*** AVAILABLE RECORDS Section Begins ***

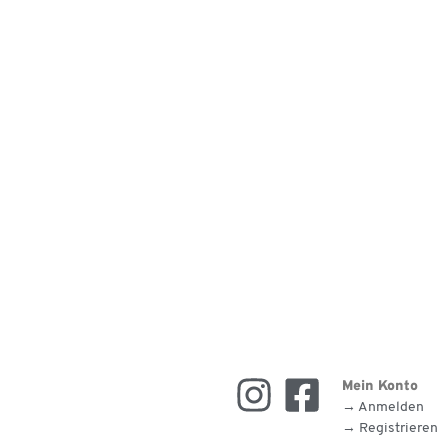
Mein Konto
→ Anmelden
→ Registrieren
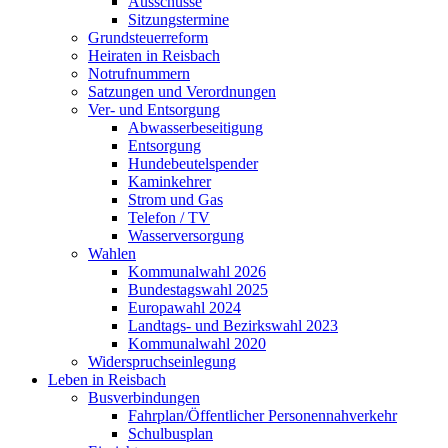
Ausschüsse
Sitzungstermine
Grundsteuerreform
Heiraten in Reisbach
Notrufnummern
Satzungen und Verordnungen
Ver- und Entsorgung
Abwasserbeseitigung
Entsorgung
Hundebeutelspender
Kaminkehrer
Strom und Gas
Telefon / TV
Wasserversorgung
Wahlen
Kommunalwahl 2026
Bundestagswahl 2025
Europawahl 2024
Landtags- und Bezirkswahl 2023
Kommunalwahl 2020
Widerspruchseinlegung
Leben in Reisbach
Busverbindungen
Fahrplan/Öffentlicher Personennahverkehr
Schulbusplan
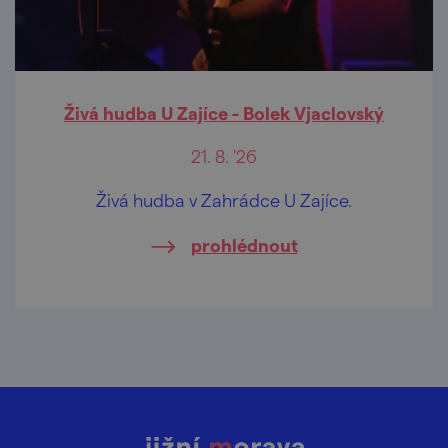
Živá hudba U Zajíce - Bolek Vjaclovský
21. 8. '26
Živá hudba v Zahrádce U Zajíce.
prohlédnout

*** AVAILABLE RECORDS Section Ends ***

**YOUR TASK**
Above are the records; set down exactly the lines from the line containing "Fahrplan/Öffentlicher Personennahverkehr" through their last line, leaving every picture out.

**SOLUTION TO THE PROBLEM**
Fahrplan/Öffentlicher Personennahverkehr
Schulbusplan
Živá hudba U Zajíce - Bolek Vjaclovský
21. 8. '26
Živá hudba v Zahrádce U Zajíce.
prohlédnout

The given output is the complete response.